We buy stuff that we don’t need, we buy stuff that we will use only once or twice, we buy stuff that we don’t really want to buy and do so anyway because it’s there. We’re always in need of new stuff, and we want it now.
The rise of this consumerist behaviour has devoured and industrialized almost every aspect of our life, including love. Dating apps like Tinder allow us to pick future partners as if we were picking a new pair of shoes online. Our dating habits are beginning to look a lot like our spending habits.
At NYU Abu Dhabi, consumerism is taken to a whole new level. We use our leftover Meal Swipes on boxes of food and drink that we don’t need, we buy tickets to exotic locations in the blink of an eye, and we refuse to drink anything but bottled water.
The other day I was booking my ticket for Spring Break and thought back to a high school trip to Europe. I spent two years arduously working part-time at a cafe to save up enough money to go. Now, with my magical stipend card, I can go on these amazing trips without having to work for it. In fact, I used to think long and hard before departing with my hard-earned cash to buy something as small as a chocolate bar, whereas now I don’t even give it a second thought.
I believe that these sort of privileges have influenced the dating scene here at NYUAD. Romantic interactions are quick-paced and intense. We generally don’t want to wait, and we don’t want to invest too much time or effort into them.
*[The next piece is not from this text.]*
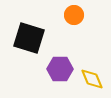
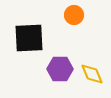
black square: rotated 20 degrees counterclockwise
yellow diamond: moved 5 px up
We’re also constantly moving. Time spent abroad during J-Terms, winter breaks, summers and semesters has made us wary of commitment. It makes us more inclined to invest in ourselves rather than others since we are uncertain whether or not other people will physically be with us in a few months’ time.
This manifests itself in an overarching inclination towards short-term relationships, friends with benefits and blurred lines. While many of my friends back home are in long-term relationships — with some getting married — I know of only a handful of serious relationships at NYUAD.
Is this necessarily a bad thing? No. However, it can and has in many cases led to uncertainty, loneliness and depression. There is something deeply fulfilling about long-term relationships that cannot be attained in strings of empty hookups.
If you aren’t happy with the romantic life that you’re living, change it. You don’t have to engage in the hookup culture if you don’t want to, and you can have serious relationships if you want to. Break free from the constraints of the consumerism-fueled norms at NYUAD.